Now she is scared. She lives with her parents and son in Beit Hanina in Arab East Jerusalem only two minutes from the home of the Palestinian boy who was kidnapped and burned to death. Her son is the same age. She told me Israelis are beating shopkeepers.
What can one say? How does one say it? If bombs don’t bring peace – they don’t – then can words?
This crisis has taken me to the Bible, a place I have not visited since I was in high school.
God speaking, Isaiah 55:11-
. . . so is my word that goes out from my mouth: It will not return to me empty, but will accomplish what I desire and achieve the purpose for which I sent it.
He’s speaking presumably to the Jews, and He states that He desires a place that will: bud and flourish, so that it yields seed for the sower and bread for the eater.
He – I’m ceding to the masculine just to be super-nice – says: Isaiah 55:9 –
As the heavens are higher than the earth, so are my ways higher than your ways and my thoughts than your thoughts.
Are we not to emulate God’s ways, to take the high road?

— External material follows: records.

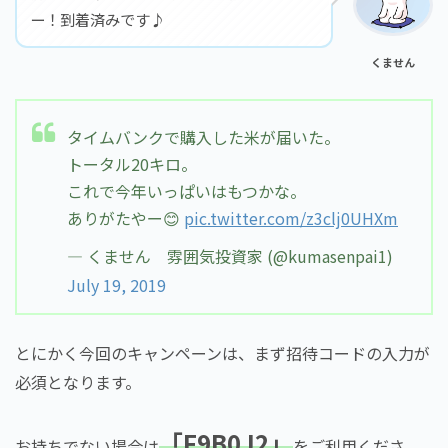
ー！到着済みです♪
くません
タイムバンクで購入した米が届いた。
トータル20キロ。
これで今年いっぱいはもつかな。
ありがたやー😊
pic.twitter.com/z3clj0UHXm
— くません 雰囲気投資家 (@kumasenpai1)
July 19, 2019
とにかく今回のキャンペーンは、まず招待コードの入力が
必須となります。
「F9B0J2」
お持ちでない場合は
をご利用くださ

The hatred I am seeing on Facebook, from people on both sides, is essentially telling God to go to hell. There is a valiant minority – and oh the courage and oh the grief – that calls for an immediate ceasefire and for listening to each other, for tending, for examining one’s own culpability.
We must watch our words so that they are as free as possible of self-delusion, so that they recognize that we are equally human, and so that they have the intent of peace.
I don’t think a “knock” before you bomb people is Yahweh speaking. I don’t think Hamas launching missiles into Israel is Allah speaking.
If our words truly were emulating God, they would be for peace and caring and forgiving and getting our facts rights and not deluding ourselves about our favored status and not denying harm we have done.
Then God says, if you are good boys and girls: Isaiah 55:12 –
You will go out in joy and be led forth in peace; the mountains and hills will burst into song before you, and all the trees of the field will clap their hands.
I read this as that to deliberately kill someone else is to deny the God you profess to worship.
And, yes, I know that both the Koran and the Torah can be interpreted from select verses to encourage you either to fight or to reach out in peace. Shouldn’t we choose the verses that bring good to the world – ourselves and others?